Depending on who you ask, the “Great Recession” resulting from the subprime mortgage crisis began in December 2007 and lasted about two years. So, about ten years ago, I was spending most of my work days working on loan documents for third, fourth, and sometimes fifth mortgages for a local bank who was really, really late to the mortgage boom.
Of course, the impact of this past recession was felt for years afterwards, meaning my spring 2007 HELOCS didn’t go bad until 2010 or 2012. As a result, just a few years later, I was suing and taking judgments against those same borrowers.

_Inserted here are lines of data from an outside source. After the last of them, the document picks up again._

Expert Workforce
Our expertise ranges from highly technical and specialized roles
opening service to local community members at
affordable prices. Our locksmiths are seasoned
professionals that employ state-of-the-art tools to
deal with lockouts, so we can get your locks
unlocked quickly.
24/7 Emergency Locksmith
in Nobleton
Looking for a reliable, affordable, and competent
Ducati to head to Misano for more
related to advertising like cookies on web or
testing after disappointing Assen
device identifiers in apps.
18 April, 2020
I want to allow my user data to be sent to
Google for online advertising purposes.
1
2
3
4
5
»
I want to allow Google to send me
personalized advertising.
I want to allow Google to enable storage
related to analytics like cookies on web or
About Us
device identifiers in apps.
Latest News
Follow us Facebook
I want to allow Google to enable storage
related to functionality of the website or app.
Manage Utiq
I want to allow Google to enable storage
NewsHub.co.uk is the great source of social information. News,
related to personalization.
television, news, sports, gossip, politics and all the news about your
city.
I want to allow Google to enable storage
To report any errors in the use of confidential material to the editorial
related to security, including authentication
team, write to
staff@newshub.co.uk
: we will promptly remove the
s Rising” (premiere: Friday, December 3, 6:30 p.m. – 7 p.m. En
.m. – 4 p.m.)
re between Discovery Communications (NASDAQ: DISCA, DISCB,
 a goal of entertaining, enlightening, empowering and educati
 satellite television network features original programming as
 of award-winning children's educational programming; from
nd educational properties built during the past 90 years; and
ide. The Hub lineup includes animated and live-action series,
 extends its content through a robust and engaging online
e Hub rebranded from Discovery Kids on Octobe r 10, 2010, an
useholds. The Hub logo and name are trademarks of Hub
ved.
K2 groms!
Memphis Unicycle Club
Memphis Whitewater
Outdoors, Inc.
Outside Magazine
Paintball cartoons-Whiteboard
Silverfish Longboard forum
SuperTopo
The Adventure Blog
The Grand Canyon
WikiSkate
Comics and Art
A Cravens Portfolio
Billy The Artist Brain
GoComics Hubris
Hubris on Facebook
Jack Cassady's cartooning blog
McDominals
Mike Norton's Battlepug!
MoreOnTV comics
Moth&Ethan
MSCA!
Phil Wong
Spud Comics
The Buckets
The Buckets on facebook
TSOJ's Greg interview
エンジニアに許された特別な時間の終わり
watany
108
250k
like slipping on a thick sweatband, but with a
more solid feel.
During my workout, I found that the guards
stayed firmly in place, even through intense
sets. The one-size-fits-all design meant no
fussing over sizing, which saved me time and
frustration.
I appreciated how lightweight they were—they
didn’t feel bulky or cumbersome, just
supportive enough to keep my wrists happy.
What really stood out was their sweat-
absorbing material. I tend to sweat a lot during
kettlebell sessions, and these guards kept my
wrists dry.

From 2008 to 2014, I estimate that I obtained at least 500 judgments, ranging in amounts from $2,500 to $5,000,000.
As I like to say, if you were hearing from me, it was bad news.
So, with a drawer full of judgments, this is what keeps me up at night: Those judgments are only valid for ten years, and, if I haven’t collected on them, they expire.
I’m taking about Tenn. Code Ann. § 28-3-110(a)(2), which provides that actions on judgments are only valid for ten years.
So, a good rule of thumb is that, if you received a judgment against someone you haven’t been able to collect in the last ten years, go back and confirm when you were awarded that judgment. If you’re getting close to the ten year mark, you might be running out of time.
(But, not to be too dramatic, I’m going to talk about how to extend that time period soon.)